Virgilio Martinez - scena dal docufilm Virgilio sullo chef peruviano

Uno sguardo parziale

Il problema è che il regista argentino Alfred Oliveri – che pure alle spalle ha la regia di altri tre documentari – costruisce un ritratto in stile re maya, senza se e senza ma, che nel suo essere privo di una qualsivoglia crepa finisce per trasformare il film in una specie di fiction fiabesca, quando la storia di Virgilio Martinez è invece del tutto reale.

Come? Intervistando solo i suoi dipendenti, e la moglie, e la sorella, e un amico, l'unico a evidenziare – a inizio film, prima che il racconto si trasformi in una specie di agiografia – l'aspetto più profondo del carattere di Martinez: la sua forte competitività, e la sua quasi ossessione per la vittoria, che aveva toccato con mano quando da ragazzi partecipavano a delle competizioni di skateborad. Anche il racconto (troppo lungo) delle chiusure dettate dalla pandemia appare stucchevole, come se si trattasse di un'esperienza privata, e non di una tragedia che tutta la filiera ristorativa di tutto il mondo ha dovuto drammaticamente affrontare allo stesso modo, comprese le pizzerie al taglio sotto casa.

Virgilio Martinez nel central - scena dal docufilm Virgilio

Stucchevole ritratto di vita privata

Pure il rapporto pressoché idilliaco con la moglie Pia Leon ("non siamo mai andati a dormire arrabbiati"), e il suo averla incoraggiata ad aprire un ristorante tutto suo, Kjolle, che le consentisse di esprimersi in piena libertà, cioè lontana dai condizionamenti del marito, finisce per apparire una favola quando favola non è, per come è raccontato in modo troppo politicamente corretto, cioè senza far emergere un solo momento non dico di conflitto, ma almeno di gelosia. Per non parlare degli sguardi che Pia rivolge al marito quando racconta tutto questo, sguardi che paradossalmente sanno più di sottomissione che di definizione di uno spazio di autonomia, che è invece proprio quello che nel 2021 l'ha portata a diventare la migliore chef donna al mondo, sempre secondo la classifica dei 50 Best.

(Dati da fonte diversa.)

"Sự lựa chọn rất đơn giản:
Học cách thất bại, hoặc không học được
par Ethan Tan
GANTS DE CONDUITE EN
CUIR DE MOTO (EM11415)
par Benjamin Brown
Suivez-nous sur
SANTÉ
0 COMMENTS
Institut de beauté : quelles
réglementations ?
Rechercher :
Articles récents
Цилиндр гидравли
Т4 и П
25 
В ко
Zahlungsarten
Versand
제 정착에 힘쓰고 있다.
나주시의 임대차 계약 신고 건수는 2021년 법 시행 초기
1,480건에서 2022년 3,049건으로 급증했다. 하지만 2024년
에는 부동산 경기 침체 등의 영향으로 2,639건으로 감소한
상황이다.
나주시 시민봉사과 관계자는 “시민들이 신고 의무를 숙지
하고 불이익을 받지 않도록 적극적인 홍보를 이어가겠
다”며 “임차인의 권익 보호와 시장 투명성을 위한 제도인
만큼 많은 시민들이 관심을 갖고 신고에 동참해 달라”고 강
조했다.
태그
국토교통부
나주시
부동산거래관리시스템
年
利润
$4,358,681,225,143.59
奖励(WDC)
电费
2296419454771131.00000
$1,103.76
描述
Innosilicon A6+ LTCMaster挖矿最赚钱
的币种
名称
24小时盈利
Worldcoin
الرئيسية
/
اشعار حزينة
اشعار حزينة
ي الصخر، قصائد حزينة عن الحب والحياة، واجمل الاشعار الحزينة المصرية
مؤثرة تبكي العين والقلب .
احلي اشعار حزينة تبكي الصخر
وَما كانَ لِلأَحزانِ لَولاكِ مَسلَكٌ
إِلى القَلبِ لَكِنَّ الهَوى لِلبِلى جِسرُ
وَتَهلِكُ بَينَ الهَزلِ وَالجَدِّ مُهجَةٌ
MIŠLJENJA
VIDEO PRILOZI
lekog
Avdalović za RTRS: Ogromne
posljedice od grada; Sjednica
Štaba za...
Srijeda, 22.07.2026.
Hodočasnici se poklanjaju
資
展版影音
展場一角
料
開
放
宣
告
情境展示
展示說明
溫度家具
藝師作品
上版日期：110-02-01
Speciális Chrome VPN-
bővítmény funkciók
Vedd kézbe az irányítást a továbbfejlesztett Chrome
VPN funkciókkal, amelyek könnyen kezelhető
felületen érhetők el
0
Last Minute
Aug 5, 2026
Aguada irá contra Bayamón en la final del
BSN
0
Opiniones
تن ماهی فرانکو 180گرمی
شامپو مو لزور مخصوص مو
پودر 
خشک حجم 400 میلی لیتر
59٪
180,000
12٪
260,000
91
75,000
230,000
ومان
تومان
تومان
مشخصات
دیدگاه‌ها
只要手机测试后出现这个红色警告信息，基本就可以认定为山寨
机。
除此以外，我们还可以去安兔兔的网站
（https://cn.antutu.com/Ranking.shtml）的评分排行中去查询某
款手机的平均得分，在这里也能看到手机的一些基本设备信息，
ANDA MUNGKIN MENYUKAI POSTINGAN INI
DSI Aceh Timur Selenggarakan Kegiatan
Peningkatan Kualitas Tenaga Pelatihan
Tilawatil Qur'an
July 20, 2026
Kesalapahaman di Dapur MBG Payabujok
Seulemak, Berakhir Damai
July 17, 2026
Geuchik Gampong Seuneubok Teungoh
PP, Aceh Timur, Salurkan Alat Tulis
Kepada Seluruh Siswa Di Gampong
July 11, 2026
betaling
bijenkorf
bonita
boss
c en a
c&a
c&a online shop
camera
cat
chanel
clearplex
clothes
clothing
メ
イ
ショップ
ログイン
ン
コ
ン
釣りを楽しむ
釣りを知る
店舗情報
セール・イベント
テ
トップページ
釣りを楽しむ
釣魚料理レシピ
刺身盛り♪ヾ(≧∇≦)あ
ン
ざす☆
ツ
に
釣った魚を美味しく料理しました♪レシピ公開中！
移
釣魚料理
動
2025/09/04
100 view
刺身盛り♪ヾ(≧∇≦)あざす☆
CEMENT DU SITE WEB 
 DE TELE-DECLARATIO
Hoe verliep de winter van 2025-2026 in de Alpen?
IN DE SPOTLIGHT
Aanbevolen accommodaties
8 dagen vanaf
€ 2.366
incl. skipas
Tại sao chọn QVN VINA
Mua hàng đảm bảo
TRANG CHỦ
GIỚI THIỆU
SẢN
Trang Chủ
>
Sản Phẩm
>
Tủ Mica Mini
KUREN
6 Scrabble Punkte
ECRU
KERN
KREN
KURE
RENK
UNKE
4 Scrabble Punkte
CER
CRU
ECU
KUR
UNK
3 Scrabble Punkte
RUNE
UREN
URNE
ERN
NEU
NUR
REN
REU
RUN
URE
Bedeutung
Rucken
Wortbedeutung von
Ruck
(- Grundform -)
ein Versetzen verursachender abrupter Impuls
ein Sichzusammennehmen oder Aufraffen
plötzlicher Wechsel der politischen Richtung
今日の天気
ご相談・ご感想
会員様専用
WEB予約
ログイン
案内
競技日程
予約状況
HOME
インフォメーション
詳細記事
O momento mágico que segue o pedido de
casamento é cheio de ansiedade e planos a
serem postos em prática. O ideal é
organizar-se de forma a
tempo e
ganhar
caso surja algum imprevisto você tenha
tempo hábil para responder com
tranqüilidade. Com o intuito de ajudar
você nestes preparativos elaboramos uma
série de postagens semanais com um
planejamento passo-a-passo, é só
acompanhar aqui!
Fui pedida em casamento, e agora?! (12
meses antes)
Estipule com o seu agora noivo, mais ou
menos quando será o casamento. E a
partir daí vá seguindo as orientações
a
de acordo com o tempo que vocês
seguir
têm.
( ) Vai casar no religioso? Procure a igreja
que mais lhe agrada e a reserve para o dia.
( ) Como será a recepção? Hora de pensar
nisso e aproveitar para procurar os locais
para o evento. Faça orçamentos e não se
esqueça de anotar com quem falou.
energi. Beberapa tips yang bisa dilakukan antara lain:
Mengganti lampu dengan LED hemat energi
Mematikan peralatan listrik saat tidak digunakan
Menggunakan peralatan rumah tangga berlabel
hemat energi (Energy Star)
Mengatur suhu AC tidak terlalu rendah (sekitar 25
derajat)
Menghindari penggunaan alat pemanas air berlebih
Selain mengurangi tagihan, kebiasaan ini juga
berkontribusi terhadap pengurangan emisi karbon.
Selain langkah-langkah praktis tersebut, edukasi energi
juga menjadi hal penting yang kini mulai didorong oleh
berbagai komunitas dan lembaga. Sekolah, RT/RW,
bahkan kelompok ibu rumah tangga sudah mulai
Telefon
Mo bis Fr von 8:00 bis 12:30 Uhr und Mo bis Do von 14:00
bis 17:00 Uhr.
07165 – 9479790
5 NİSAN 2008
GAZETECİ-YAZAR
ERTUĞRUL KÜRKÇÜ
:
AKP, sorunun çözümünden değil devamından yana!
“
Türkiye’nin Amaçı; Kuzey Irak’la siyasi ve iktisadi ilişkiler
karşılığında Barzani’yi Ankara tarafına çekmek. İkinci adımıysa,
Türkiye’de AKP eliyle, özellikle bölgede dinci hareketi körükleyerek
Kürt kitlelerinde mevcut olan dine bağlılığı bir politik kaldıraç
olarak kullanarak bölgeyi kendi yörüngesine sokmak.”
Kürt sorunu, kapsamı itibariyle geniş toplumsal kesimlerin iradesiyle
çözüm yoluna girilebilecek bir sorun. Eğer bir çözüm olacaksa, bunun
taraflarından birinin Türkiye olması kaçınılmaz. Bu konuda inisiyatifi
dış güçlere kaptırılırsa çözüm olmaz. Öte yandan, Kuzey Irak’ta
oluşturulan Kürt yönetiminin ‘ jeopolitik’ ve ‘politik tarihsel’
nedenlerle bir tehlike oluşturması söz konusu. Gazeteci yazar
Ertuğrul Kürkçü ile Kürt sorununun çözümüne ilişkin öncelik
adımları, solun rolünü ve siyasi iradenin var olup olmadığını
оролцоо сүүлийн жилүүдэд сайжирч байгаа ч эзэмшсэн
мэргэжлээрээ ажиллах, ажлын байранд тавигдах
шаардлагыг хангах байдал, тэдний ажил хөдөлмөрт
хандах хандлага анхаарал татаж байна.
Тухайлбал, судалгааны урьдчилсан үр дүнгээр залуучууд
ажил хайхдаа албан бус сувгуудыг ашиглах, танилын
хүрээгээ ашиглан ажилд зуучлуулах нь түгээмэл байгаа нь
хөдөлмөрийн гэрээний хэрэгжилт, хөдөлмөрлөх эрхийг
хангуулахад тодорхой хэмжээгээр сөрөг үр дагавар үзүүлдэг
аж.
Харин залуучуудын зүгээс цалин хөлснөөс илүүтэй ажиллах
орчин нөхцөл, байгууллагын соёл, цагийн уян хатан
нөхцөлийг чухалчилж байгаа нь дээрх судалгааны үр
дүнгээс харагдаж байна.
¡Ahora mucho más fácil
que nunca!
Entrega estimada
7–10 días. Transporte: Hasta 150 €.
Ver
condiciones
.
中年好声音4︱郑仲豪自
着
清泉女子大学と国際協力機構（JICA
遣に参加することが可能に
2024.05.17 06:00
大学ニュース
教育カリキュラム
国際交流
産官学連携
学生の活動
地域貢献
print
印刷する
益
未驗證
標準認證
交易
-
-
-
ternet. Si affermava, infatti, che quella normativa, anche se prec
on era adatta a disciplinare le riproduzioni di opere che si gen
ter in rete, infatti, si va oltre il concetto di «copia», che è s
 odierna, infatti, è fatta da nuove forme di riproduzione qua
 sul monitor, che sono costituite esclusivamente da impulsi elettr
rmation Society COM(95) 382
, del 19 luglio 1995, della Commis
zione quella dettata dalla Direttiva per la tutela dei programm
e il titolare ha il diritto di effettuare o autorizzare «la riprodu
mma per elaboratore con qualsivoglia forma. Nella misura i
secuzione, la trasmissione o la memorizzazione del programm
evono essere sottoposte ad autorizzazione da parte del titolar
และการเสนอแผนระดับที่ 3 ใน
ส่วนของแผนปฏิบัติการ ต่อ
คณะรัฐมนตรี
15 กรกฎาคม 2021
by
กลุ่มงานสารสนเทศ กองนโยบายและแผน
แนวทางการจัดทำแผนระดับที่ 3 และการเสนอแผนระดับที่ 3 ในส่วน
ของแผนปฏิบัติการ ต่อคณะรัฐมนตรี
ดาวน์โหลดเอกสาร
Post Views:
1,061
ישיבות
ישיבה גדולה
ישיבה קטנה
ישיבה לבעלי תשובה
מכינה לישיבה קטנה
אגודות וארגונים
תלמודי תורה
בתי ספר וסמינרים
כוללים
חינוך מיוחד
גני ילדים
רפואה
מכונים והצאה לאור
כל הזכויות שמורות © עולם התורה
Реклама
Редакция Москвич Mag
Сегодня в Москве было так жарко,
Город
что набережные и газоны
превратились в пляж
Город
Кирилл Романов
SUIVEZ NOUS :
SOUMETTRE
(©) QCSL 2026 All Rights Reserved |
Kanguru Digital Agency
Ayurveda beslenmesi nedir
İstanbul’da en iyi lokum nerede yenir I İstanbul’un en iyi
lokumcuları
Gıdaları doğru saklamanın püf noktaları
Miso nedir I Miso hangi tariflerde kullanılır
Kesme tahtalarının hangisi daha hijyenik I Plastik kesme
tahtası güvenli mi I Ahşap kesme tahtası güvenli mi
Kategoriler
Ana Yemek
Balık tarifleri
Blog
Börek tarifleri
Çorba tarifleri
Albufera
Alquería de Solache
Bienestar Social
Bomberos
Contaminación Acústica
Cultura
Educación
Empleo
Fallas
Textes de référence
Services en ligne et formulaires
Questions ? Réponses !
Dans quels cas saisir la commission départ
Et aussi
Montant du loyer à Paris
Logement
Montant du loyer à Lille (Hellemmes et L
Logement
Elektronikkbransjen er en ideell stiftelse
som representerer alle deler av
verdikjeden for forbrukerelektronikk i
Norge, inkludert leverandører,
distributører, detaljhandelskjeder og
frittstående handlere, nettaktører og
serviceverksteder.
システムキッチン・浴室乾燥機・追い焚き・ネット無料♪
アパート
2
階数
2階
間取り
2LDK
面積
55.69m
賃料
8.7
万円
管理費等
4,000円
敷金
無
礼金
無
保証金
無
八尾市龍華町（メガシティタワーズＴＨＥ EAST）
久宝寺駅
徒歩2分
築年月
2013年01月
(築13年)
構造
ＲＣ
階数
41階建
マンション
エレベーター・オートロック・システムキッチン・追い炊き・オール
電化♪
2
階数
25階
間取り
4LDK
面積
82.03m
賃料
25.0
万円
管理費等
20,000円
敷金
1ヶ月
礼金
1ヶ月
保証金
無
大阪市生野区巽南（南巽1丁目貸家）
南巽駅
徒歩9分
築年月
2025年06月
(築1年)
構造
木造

Le Ande, fotogramma dal docufilm su chef Virgilio Martinez

La classifica, non una classifica

Le didascalie del film recitano "Virgilio Martinez, 2 best world restaurant" (eh già, quando il documentario è uscito, nel 2022, il Central non aveva ancora raggiunto il primo posto), dando l'impressione che quella sia l'unica classifica possibile (per chi non sia un addetto ai lavori), un po' come l'atp per i tennisti, quando invece ne esistono altre (tra cui: la francese La liste; la World Culinary Awards; persino Tripadvisor ne ha creata una), quindi facendo credere che il The world's 50 Best Restaurant sia una specie di Bibbia, e non (solo) uno fra i tanti esercizi del libero diritto di critica, oltretutto finanziato da un grande gruppo multinazionale che opera nel settore del food.